--- What the exercise asks ---
Print, exactly as they appear in the listing below, the lines from the line with "Treff/Ort: Altes Rathaus" to the line with "Treff/Ort: Tourist-Information", with both end lines kept.
---------- Records to use ----------
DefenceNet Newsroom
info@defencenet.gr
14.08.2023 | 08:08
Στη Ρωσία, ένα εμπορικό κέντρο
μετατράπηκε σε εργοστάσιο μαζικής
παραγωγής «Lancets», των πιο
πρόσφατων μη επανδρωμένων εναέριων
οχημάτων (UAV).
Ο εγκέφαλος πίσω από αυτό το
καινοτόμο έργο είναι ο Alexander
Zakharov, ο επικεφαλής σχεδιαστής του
----------
---------- Records to use ----------
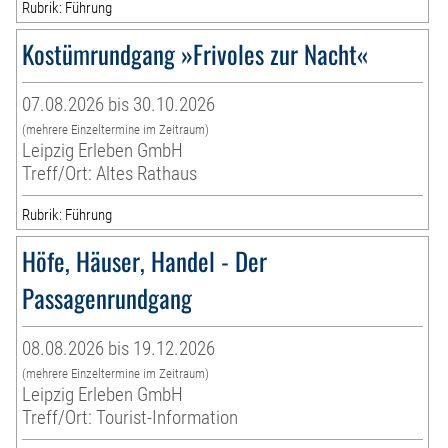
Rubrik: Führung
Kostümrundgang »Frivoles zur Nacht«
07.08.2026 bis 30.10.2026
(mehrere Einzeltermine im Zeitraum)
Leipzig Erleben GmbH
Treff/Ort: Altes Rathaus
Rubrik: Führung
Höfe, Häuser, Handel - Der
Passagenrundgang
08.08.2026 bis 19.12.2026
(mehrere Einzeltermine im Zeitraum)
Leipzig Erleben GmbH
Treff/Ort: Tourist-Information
----------
---------- Records to use ----------
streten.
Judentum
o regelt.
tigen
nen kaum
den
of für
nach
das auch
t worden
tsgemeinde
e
----------
--- Solution to this exercise ---
Treff/Ort: Altes Rathaus
Rubrik: Führung
Höfe, Häuser, Handel - Der
Passagenrundgang
08.08.2026 bis 19.12.2026
(mehrere Einzeltermine im Zeitraum)
Leipzig Erleben GmbH
Treff/Ort: Tourist-Information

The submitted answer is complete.